Cuando lo comenté con el cliente, me dijo muy serio que la web la habían hecho unos expertos…

A ver, yo no sé mucho de SEO. Sé cuatro cosas básicas. Y la web no cumplía ninguna de ellas. De hecho, analizando las estadísticas que me pasaban, el porcentaje de tráfico procedente de buscadores alcanzaba la mareante cifra del 2,5%…. pero el cliente estaba convencido de que, como la web se la habían hecho “unos expertos”, estaba bien.

Resulta sencillísimo autocalificarse “experto” en cualquier cosa. Y es gratis. Por esa misma razón, uno debería desarrollar un cierto sentido crítico y una cierta precaución frente a quien alardea de “experto”. Personalmente, mi primer pensamiento es “ya será menos”. He conocido gente que sabía mucho de muchas cosas; precisamente esa gente es la que menos tiende a autodenominarse “experto” en nada.

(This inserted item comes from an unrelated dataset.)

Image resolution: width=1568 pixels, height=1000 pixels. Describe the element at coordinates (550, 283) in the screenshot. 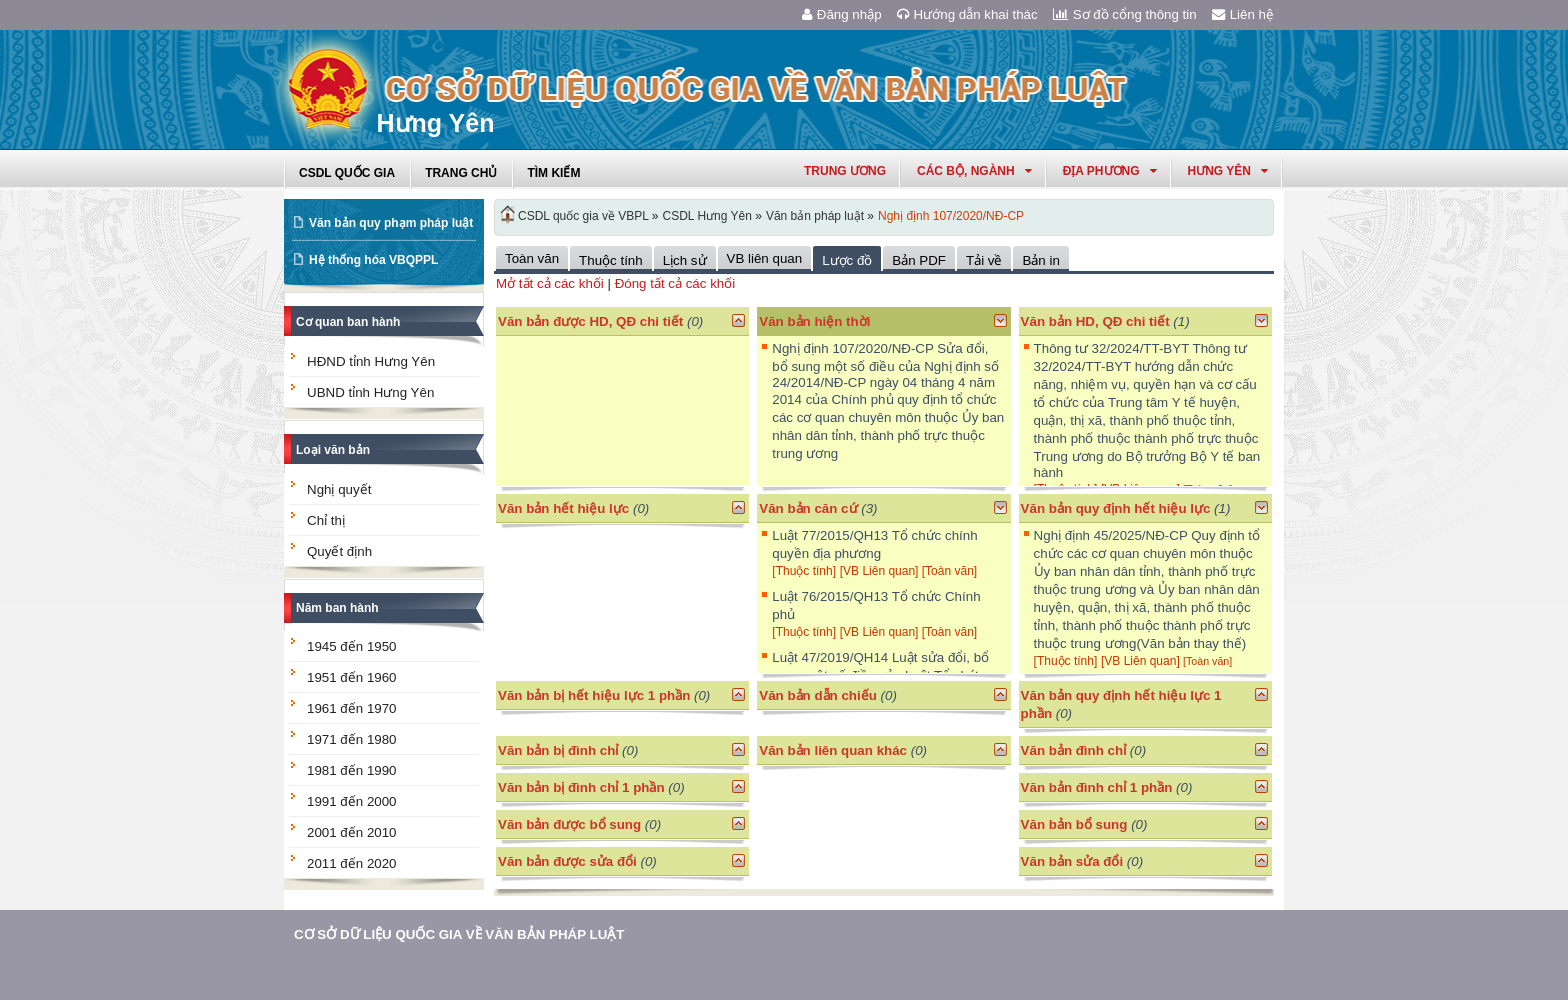 I see `Mở tất cả các khối` at that location.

Yo soy de darle mucho más valor a las opiniones de terceros. Si alguien a quien respeto y aprecio dice “ése sí que sabe”, creeré en él a pies juntillas. Pero si no encuentro a nadie que le avale… ya puede ir pregonando a los cuatro vientos su nivel de experto, que por lo que a mí respecta, y hasta que no me demuestre lo contrario, no pasa de fantasma.